Goal popularity, both overall and for contexts with shared mappings, is denoted as the fraction of contexts in training with the same goal.

https://doi.org/10.1371/journal.pcbi.1007720.t001

Computational modeling.

To confirm the intuition that this task design is indicative of joint structure, we compared the simulated behavior of six computational models on the task, including three generalization agents and three non-generalizing control agents (see Materials and methods). The generalization models were the Joint clustering, Independent clustering and Meta-generalization agents described above [18]. The non-generalizing control agents were a “flat” agent that assigns each context to a new cluster, a Q-learning agent parameterized with a learning rate and an uncertainty-based exploration agent that explores goals based on the upper confidence bound (UCB) of their reward distributions. The key difference between the generalizing and non-generalizing agents is that the generalizing agents pool information across contexts, whereas the non-generalizing agents do not. This process continues throughout all trials, such that the new contexts encountered by the generalizing agents during the test phase can influence subsequent generalization. Note also that all of the generalizing and non-generalizing models learn contextually: the task was designed to require context and aggregating reward across all trials regardless of context leads to chance performance and does not produce any of the qualitative behaviors discussed below (see S4 Text).

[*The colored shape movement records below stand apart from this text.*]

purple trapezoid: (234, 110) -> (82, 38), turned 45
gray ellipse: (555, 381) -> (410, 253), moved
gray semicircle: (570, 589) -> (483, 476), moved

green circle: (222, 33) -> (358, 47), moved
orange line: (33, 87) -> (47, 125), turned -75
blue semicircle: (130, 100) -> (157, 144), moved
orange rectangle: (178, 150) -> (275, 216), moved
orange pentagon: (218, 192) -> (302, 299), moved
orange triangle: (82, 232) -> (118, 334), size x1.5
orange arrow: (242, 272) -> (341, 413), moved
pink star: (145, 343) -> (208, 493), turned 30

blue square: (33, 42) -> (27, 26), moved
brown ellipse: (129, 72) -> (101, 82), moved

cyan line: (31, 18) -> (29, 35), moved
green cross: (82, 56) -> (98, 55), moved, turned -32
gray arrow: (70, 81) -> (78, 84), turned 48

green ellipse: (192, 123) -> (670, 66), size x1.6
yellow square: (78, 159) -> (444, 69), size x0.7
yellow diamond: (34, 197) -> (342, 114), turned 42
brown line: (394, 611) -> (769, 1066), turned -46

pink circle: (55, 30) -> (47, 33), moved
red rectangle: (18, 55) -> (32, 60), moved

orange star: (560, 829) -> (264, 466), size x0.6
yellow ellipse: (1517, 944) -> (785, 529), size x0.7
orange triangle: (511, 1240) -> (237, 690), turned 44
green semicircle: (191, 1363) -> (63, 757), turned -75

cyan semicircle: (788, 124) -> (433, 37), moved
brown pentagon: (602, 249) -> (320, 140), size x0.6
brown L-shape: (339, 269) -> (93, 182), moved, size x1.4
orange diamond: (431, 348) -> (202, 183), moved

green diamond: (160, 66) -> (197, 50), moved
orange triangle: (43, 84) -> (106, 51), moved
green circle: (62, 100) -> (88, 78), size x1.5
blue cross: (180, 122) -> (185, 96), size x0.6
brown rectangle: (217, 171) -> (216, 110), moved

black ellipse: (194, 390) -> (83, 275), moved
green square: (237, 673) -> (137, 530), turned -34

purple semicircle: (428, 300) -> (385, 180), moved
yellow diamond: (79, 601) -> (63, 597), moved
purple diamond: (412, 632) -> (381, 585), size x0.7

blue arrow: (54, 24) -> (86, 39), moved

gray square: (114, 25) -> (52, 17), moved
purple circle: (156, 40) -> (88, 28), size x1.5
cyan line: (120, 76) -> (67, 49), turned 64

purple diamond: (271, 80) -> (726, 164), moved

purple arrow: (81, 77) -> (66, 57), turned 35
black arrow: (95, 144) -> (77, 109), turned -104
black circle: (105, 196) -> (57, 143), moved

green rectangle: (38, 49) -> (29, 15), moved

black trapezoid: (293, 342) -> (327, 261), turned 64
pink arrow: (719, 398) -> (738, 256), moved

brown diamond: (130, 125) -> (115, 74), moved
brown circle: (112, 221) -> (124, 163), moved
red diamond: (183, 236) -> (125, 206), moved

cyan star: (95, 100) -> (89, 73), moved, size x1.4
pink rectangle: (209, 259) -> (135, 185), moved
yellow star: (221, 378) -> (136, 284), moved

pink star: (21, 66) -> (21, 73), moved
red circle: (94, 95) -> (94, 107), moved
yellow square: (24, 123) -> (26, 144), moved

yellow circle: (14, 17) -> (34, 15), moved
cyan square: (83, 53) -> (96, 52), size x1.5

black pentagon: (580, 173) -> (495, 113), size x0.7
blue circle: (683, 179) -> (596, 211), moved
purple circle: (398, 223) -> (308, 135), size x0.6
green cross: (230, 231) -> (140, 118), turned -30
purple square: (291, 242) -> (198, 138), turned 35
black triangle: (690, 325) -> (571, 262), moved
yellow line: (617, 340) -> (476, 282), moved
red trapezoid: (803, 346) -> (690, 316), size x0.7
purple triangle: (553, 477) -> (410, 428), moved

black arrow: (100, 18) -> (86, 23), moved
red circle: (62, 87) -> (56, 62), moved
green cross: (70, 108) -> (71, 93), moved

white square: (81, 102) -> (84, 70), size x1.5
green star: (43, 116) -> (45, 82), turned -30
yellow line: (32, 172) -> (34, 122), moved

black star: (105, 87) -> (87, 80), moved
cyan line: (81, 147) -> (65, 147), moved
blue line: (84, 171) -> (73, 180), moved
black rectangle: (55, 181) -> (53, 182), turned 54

Each model was simulated with sampled parameters on 2500 random instantiations of the tasks, and these simulations were sub-sampled to create 200 batches matched to the sample size of human subjects. This allows us to identify a pattern of results that discriminate the predictions of the models across their range of plausible parameter values, marginalizing over the parameters with an analogous logic to a Bayes factor [28] and Bayesian model evidence [29]. This form of simulation naturally penalizes for complexity as models that are too expressive will generate a wide range of possible datasets [29].

Each of the six models successfully learned the task, achieving greater than chance accuracy in both the training and test contexts (Fig 3; p < 0.005 for all models). In this task, joint clustering earned the highest reward overall, and because it earned more reward than the flat agent (the top non-generalizing agent) in both the training (accuracy difference M = 0.02%, p < 0.005) and test (accuracy difference M = 0.02%, p < 0.005), we can conclude that it is adaptive to generalize rewards and transitions jointly in this task.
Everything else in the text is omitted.